The question was asked a lot last March and into the summer: What will Butler's success mean for the league on the court?
Halfway through the League season it's evident that the Horizon League is more physically tough and Butler's success may be to blame.
Coaching changes and new personnel are other reasons for a more bruising League, but the blueprint that Butler, and to a lesser extent Cleveland State, has laid out shows you can win consistently in the Horizon League with smart, physical players. That blueprint is much easier to copy than finding superior talent or simply trying to out-coaching everybody else with similar talent.
The best example of the League's increased toughness was Sunday in Valpo. Neither Green Bay or Valpo would have been mistaken for the Bad Boy Pistons the last few years. Yet on Sunday, both teams were throwing their bodies around trying to impose their will in the paint.
"They're definitely physical," Valparaiso sophomore Matt Kenney said."
A stark contrast to the perimeter oriented games we've seen between these two teams in the last half decade.
Tough physical play = success in the Horizon League.
Detroit starting making waves when coach McCallum brought in physical guys like Xavier Keeling, Thomas Kennedy and Eli Holman.

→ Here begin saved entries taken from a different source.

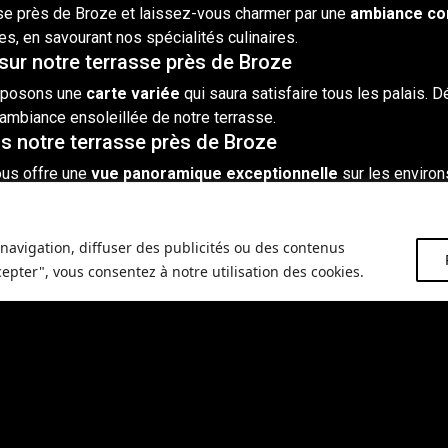
sse près de Broze et laissez-vous charmer par une
ambiance con
es, en savourant nos spécialités culinaires.
 sur notre terrasse près de Broze
roposons une
carte variée
qui saura satisfaire tous les palais.
 l’ambiance ensoleillée de notre terrasse.
s notre terrasse près de Broze
ous offre une
vue panoramique exceptionnelle
sur les environ
t l’endroit idéal pour se détendre et se ressourcer.
sse près de Broze
navigation, diffuser des publicités ou des contenus
rès de Broze, nous vous recommandons de
réserver votre table 
cepter", vous consentez à notre utilisation des cookies.
endant dans une ambiance conviviale et accueillante.
able sur notre terrasse près de Broze
ès de Broze, veuillez nous
contacter
. Notre équipe se fera un pla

Valpo has a different type of intensity this year led by captain Howard Little, human bowling ball Matt Kenney, and their Dutch enforcer Kevin Van Wijk.
Note: Van Wijk's presence has taken a lot of the onus off of Cory Johnson's back as the sole big man for Valpo.
Green Bay is transforming from an offense-first team to a defense and rebounding squad. Thanks in large part to their first ever 7-footer.
Butler's struggles have come against big (read: thick) frontlines at Loyola and Milwaukee.
Teams noticed why Butler has been successful, and who they struggled against. Imitation is the sincerest form of flattery...until you get popped in the mouth.
An entire entry on physical play without the word physicality. I KNEW it could be done.